Introduction
The suprascapular notch is present medial to the base of the coracoid process in the superior border of the scapula, medial to the base of the coracoid process.1 The notch is transformed into a foramen by the superior transverse scapular ligament which serves as a pathway for the supra scapular nerve (SSN). The SSN provides both sensory and motor nerve impulses to the rotator cuff muscles, as well as the ligaments in the acromio-clavicular and shoulder joints.
Kopell and Thompson were the first to describe the entrapment of the suprascapular nerve.2 Compression of the SSN frequently occurs at the Suprascapular notch, leading to pain in the postero-lateral part of the shoulder, arm weakness, limited ability to externally rotate and abduct the arm, and ultimately, atrophy of the infraspinatus and supraspinatus muscles.3
The syndrome of nerve entrapment is typically associated with traumatic injuries to bones in the shoulder such as the clavicle, scapula, or proximal humerus. It can also occur in cases of shoulder joint dislocation or acromio-clavicular joint dislocation. The condition is most commonly found in athletes, particularly volleyball players, who regularly put their shoulders under strain with repeated overhead movements.
The syndrome of SSN entrapment is a significant factor that should be taken into consideration when diagnosing shoulder pain. Unfortunately, it is often neglected in the differential diagnosis for shoulder pain or discomfort.4
The primary aim of our study is to investigate the frequency of various morphological variations in the suprascapular notch, as well as the likelihood of these variations contributing to the development of SSN entrapment syndrome.
Materials and Methods
For this study, we utilized 70 dry adult human scapulae of unidentified gender and origin. These specimens were obtained from the department of Anatomy at Employees State Insurance Medical College and Post Graduate Institute of Medical Science and Research in Rajajinagar, Bangalore, India.

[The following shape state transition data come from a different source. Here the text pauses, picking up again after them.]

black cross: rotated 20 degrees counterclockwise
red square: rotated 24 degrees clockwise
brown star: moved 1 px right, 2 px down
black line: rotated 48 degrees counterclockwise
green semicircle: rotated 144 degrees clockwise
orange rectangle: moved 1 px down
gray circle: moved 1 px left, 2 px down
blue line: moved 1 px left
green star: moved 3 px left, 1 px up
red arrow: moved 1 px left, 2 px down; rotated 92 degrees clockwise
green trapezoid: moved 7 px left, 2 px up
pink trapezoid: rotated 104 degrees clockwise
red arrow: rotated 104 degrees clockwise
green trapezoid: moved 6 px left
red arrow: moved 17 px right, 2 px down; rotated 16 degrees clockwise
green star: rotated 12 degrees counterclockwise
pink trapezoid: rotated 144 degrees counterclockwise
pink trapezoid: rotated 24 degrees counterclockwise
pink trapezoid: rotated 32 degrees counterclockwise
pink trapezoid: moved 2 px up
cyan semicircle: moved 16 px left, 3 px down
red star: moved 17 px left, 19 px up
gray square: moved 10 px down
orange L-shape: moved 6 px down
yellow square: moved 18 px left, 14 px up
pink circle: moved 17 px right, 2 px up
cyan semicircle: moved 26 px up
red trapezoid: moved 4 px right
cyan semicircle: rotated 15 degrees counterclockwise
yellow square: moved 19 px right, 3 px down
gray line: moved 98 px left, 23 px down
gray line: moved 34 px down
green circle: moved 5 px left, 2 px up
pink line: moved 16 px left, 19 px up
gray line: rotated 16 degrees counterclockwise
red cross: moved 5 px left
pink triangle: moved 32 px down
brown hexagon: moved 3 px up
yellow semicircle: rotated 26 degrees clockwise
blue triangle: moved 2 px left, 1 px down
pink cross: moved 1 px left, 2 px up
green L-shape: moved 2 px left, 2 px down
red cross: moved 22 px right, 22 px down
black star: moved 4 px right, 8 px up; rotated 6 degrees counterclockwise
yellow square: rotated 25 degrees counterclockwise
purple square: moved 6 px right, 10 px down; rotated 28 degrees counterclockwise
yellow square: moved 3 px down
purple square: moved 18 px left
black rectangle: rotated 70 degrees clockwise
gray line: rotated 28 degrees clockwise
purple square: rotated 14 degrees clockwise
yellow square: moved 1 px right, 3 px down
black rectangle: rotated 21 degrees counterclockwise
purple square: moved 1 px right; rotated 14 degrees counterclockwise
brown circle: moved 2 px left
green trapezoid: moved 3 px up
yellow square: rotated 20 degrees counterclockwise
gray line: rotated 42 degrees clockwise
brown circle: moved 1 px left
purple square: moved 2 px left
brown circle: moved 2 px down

Scapulae which were intact and unbroken were included in the study, whereas damaged and broken ones were excluded.
We conducted gross examinations of each scapula to identify the presence or absence of the suprascapular notch, as well as its specific type. We recorded our findings in a table and captured photographs to document the various types of suprascapular notches observed.
Results
We analyzed six distinct types of suprascapular notch. In our study of 70 scapulae, we found that 4 (5.91%) had no suprascapular notch (Type 1), 11 (15.91%) had a blunted V-shape (Type 2), 23 (32.25%) had a U-shape (Type 3), 9 (12.85%) were minimally V-shaped (Type 4), 17 (24.28%) had a V-shape with partial ossification (Type 5), and 6 (8.59%) had a foramen at the site of the suprascapular notch (Type 6). Our results indicate that the most common morphological variation of the suprascapular notch was Type 3, followed by Type 5, Type 2, Type 4, Type 6, and finally Type 1. Our findings offer new insights in comparison to previous research.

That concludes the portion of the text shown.